Michel Gondry's Be Kind Rewind is perhaps best regarded as a metaphor for its director's career: the film takes flight when its protagonists - thinly-veiled versions of stars Jack Black and Mos Def - set about recreating Saturday afternoon staples like Ghostbusters, Rush Hour 2, and RoboCop, and grinds to a halt when the interstitial plot, penned by Gondry himself, kicks in. As deft as he is at applying his whimsical visual stylings to the material of others, he seems incapable of mitigating his own weaknesses as a screenwriter; as with The Science of Sleep, a turgid rip-off of his brilliant Charlie Kaufman-scribed debut, Eternal Sunshine of the Spotless Mind, Be Kind Rewind's intriguing premise is soon drowned in a pool of lukewarm mediocrity.
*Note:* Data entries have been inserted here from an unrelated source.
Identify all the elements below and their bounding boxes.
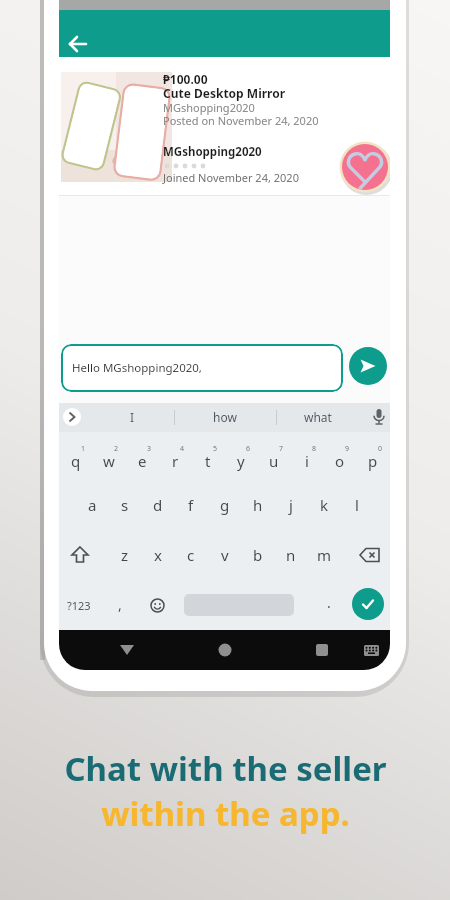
button[interactable] — [364, 645, 379, 656]
staticText: o — [335, 451, 345, 471]
staticText: i — [305, 451, 309, 471]
button[interactable]: how — [213, 409, 237, 425]
button[interactable]: x — [144, 542, 172, 568]
staticText: 4 — [180, 444, 185, 454]
button[interactable] — [218, 643, 232, 657]
staticText: g — [220, 495, 230, 515]
staticText: 2 — [114, 444, 119, 454]
staticText: a — [88, 495, 97, 515]
button[interactable]: l — [343, 492, 371, 518]
button[interactable]: a — [78, 492, 106, 518]
button[interactable] — [63, 408, 81, 426]
button[interactable]: z — [111, 542, 139, 568]
button[interactable]: m — [310, 542, 338, 568]
button[interactable]: ?123 — [67, 598, 91, 613]
button[interactable] — [316, 644, 328, 656]
button[interactable]: h — [244, 492, 272, 518]
staticText: f — [188, 495, 194, 515]
staticText: n — [286, 545, 296, 565]
staticText: x — [154, 545, 162, 565]
button[interactable]: what — [304, 409, 332, 425]
staticText: Chat with the seller — [64, 746, 387, 791]
button[interactable]: y — [227, 448, 255, 474]
staticText: k — [320, 495, 329, 515]
button[interactable] — [150, 598, 165, 613]
button[interactable] — [69, 545, 91, 565]
button[interactable]: p — [359, 448, 387, 474]
staticText: MGshopping2020 — [163, 144, 262, 160]
staticText: MGshopping2020 — [163, 100, 255, 115]
button[interactable]: , — [118, 595, 122, 614]
staticText: within the app. — [101, 791, 350, 836]
button[interactable]: n — [277, 542, 305, 568]
button[interactable]: b — [244, 542, 272, 568]
button[interactable]: I — [130, 409, 135, 425]
staticText: m — [317, 545, 332, 565]
staticText: j — [289, 495, 293, 515]
button[interactable]: o — [326, 448, 354, 474]
staticText: Posted on November 24, 2020 — [163, 113, 319, 128]
button[interactable] — [349, 347, 387, 385]
button[interactable]: r — [161, 448, 189, 474]
staticText: 8 — [312, 444, 317, 454]
staticText: e — [138, 451, 147, 471]
staticText: s — [121, 495, 129, 515]
button[interactable]: e — [128, 448, 156, 474]
staticText: Joined November 24, 2020 — [163, 170, 299, 185]
button[interactable] — [371, 408, 387, 427]
button[interactable] — [120, 644, 134, 656]
staticText: ₱100.00 — [163, 71, 208, 87]
button[interactable]: Hello MGshopping2020, — [61, 344, 343, 392]
staticText: 7 — [279, 444, 284, 454]
button[interactable]: k — [310, 492, 338, 518]
staticText: z — [121, 545, 129, 565]
button[interactable]: q — [62, 448, 90, 474]
staticText: Hello MGshopping2020, — [72, 360, 202, 376]
staticText: q — [71, 451, 81, 471]
staticText: c — [187, 545, 195, 565]
button[interactable] — [352, 588, 384, 620]
staticText: u — [269, 451, 279, 471]
button[interactable]: v — [211, 542, 239, 568]
staticText: 1 — [81, 444, 86, 454]
button[interactable]: u — [260, 448, 288, 474]
staticText: w — [103, 451, 115, 471]
button[interactable]: f — [177, 492, 205, 518]
staticText: y — [237, 451, 245, 471]
button[interactable]: . — [327, 593, 331, 612]
staticText: t — [205, 451, 211, 471]
staticText: 9 — [345, 444, 350, 454]
button[interactable]: w — [95, 448, 123, 474]
staticText: b — [253, 545, 263, 565]
button[interactable]: i — [293, 448, 321, 474]
button[interactable]: g — [211, 492, 239, 518]
staticText: h — [253, 495, 263, 515]
button[interactable]: j — [277, 492, 305, 518]
staticText: 3 — [147, 444, 152, 454]
staticText: p — [368, 451, 378, 471]
staticText: d — [153, 495, 163, 515]
button[interactable] — [68, 34, 88, 54]
button[interactable]: c — [177, 542, 205, 568]
staticText: v — [221, 545, 229, 565]
button[interactable]: d — [144, 492, 172, 518]
staticText: r — [172, 451, 179, 471]
button[interactable]: t — [194, 448, 222, 474]
button[interactable] — [358, 546, 382, 564]
staticText: Cute Desktop Mirror — [163, 85, 286, 101]
button[interactable]: s — [111, 492, 139, 518]
staticText: 0 — [378, 444, 383, 454]
staticText: 6 — [246, 444, 251, 454]
staticText: 5 — [213, 444, 218, 454]
staticText: l — [355, 495, 359, 515]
What plot there is revolves around an eponymous video store, whose VHS-only stock is inadvertently erased by a magnetized Jack Black (don't ask). In order to keep the store - already threatened with demolition in order to make way for condominiums - afloat, Black and Mos Def resort to producing made-to-order "sweded" (the term means nothing) versions of actual movies. Predictably, in Gondry's Capra-esque universe, the gambit pays off, and soon the denizens of Passaic, NJ, are lining up around the block for their own DIY editions.
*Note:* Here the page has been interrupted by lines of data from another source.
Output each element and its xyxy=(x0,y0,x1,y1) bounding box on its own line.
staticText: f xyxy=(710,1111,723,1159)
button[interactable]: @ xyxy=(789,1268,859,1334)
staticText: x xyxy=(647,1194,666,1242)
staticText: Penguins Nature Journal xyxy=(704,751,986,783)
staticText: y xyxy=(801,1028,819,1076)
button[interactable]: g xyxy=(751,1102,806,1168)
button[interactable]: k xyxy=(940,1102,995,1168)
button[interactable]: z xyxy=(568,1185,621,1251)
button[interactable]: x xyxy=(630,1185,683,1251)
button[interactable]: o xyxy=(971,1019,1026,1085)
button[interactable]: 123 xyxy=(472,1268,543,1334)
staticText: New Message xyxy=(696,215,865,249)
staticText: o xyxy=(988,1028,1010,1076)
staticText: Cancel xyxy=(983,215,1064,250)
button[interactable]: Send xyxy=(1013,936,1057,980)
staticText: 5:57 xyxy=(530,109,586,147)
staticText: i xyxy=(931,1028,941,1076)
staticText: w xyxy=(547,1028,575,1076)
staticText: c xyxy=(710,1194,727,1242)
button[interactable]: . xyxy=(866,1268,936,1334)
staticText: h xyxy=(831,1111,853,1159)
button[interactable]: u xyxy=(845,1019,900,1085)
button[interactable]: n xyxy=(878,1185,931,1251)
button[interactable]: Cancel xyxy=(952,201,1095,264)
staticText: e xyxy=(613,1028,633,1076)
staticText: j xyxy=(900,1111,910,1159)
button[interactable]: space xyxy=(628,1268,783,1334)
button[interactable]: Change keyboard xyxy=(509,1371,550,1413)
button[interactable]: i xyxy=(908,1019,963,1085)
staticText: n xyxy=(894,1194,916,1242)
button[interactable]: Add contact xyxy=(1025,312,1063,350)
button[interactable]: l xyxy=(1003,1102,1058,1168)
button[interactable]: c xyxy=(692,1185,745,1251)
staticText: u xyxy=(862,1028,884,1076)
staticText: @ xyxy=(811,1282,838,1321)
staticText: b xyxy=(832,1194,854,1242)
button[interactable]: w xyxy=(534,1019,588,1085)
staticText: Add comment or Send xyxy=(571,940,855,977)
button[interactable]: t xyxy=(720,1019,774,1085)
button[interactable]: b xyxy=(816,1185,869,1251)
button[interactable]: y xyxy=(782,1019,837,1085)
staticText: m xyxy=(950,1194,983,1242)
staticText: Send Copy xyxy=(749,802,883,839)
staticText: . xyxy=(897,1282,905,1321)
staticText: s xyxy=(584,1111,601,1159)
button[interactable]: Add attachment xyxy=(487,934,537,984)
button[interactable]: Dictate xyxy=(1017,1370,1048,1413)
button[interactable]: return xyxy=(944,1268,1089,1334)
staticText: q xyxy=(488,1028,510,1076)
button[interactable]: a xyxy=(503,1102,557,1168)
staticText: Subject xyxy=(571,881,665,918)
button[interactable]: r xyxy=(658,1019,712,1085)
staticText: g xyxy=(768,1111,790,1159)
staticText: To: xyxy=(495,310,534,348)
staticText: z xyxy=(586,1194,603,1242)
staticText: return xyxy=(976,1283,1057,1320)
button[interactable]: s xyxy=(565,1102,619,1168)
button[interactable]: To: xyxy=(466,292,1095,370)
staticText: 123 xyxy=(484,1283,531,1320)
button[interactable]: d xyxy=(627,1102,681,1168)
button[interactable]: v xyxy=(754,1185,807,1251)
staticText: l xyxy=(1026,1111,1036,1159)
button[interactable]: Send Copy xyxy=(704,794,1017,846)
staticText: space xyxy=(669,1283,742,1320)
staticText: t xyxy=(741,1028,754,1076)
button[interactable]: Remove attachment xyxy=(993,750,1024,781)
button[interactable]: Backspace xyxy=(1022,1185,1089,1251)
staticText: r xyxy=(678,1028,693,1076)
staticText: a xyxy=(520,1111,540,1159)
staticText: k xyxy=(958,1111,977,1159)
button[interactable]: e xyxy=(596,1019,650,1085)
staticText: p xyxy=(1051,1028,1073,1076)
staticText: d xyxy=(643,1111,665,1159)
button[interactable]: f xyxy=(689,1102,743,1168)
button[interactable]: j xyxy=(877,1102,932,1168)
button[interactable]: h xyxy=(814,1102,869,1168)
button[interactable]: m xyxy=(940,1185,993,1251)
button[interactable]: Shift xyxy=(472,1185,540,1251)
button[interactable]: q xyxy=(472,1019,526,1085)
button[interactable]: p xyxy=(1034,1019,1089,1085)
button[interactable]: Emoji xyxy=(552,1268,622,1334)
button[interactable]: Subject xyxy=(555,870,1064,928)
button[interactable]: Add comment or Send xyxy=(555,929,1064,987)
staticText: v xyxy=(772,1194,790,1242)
These charming reproductions, wherein Jack Black hobbles around attired in auto parts as RoboCop or Mos Def attempts to approximate Chris Tucker's machine gun cadence in Rush Hour 2, are the heart and soul of Be Kind Rewind, and it is the film's greatest deficiency that, as a supposed paean to the ramshackle and handmade, it devotes so little time to them. Like Max Fischer's meticulous stage version of Serpico in Rushmore, Be Kind Rewind's reinventions amount to both an homage and a critique, praising the indelible verve and wit of these cheeseball '80s and '90s diversions while implying that present day Hollywood, with its addiction to bigger budgets and garish computer effects, has forgotten that the human element is what causes audiences to form such strong attachments to these movies. If Jack Black and Mos Def can recapture the magic of a WPIX weekend matinee with some tin foil and an ancient video camera, why can't the Wachowski Brothers? Why can't you or I?
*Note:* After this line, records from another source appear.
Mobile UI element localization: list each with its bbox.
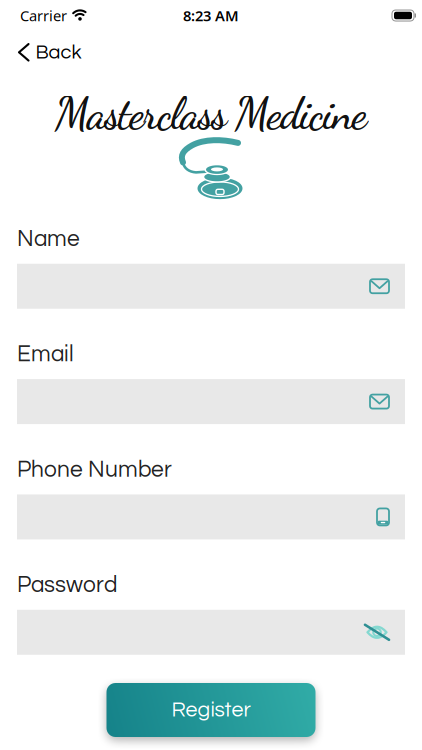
button[interactable]: Email text field [17, 379, 405, 424]
staticText: Phone Number [17, 458, 172, 481]
staticText: Name [17, 227, 80, 251]
staticText: Carrier [20, 6, 67, 25]
staticText: 8:23 AM [183, 6, 239, 25]
button[interactable]: Phone Number text field [17, 494, 405, 539]
staticText: Register [172, 699, 250, 721]
staticText: Masterclass Medicine [55, 88, 367, 140]
staticText: Email [17, 343, 74, 366]
button[interactable]: Register [106, 683, 316, 737]
button[interactable]: Password text field [17, 610, 405, 655]
staticText: Password [17, 573, 117, 597]
button[interactable]: Name text field [17, 264, 405, 309]
staticText: Back [36, 42, 82, 63]
button[interactable]: Back [19, 34, 82, 71]
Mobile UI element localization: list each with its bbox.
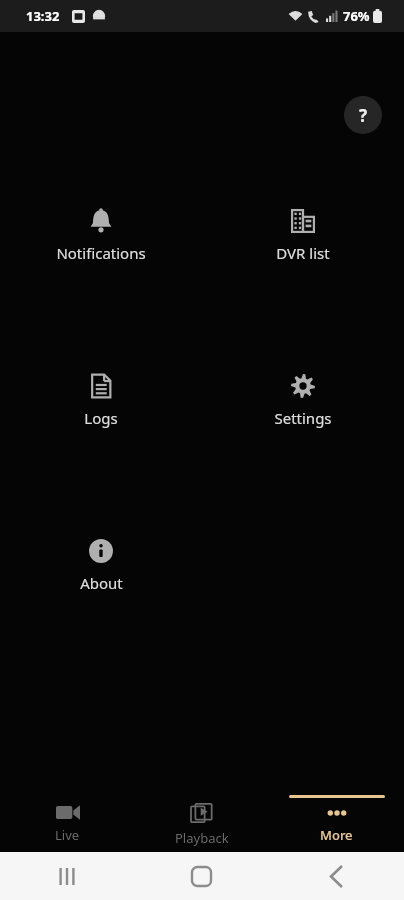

Or, more to the point, why can't Gondry? The hysterical "swedeings" only serve to draw an unflattering comparison with the half-bored tone of his film, content to coast along as a vehicle for Black's mugging and Mos Def's shrugging, when it's not busy under-utilizing the veteran presences of Danny Glover or Mia Farrow, who is given little else to do besides act bewildered. An important underlying plot thread involving a mythical - in more ways than one - jazz pianist named Fats Waller is picked up and put down so often that it becomes an irritant. There are a few scattered non-sweded moments of amusement, most notably Danny Glover's video store owner reconnoitering a West Coast Video and arriving at the conclusion that he needs only two sections to succeed: Action-Adventure and Comedy. Yet, for the most part, Be Kind hides its light under a bushel: beyond the extended making of Ghostbusters, the other "swedeings" are handled mostly during amusing montages - in one two minute sequence we see When We Were Kings, 2001: A Space Odyssey, Carrie, and Men In Black. I, for one, felt somewhat duped; having been drawn in with promises of madcap ad hoc recreations and all kinds of goofy movie love, I ended up sitting through, well, Jack Black doing his best to perform CPR on a misfire.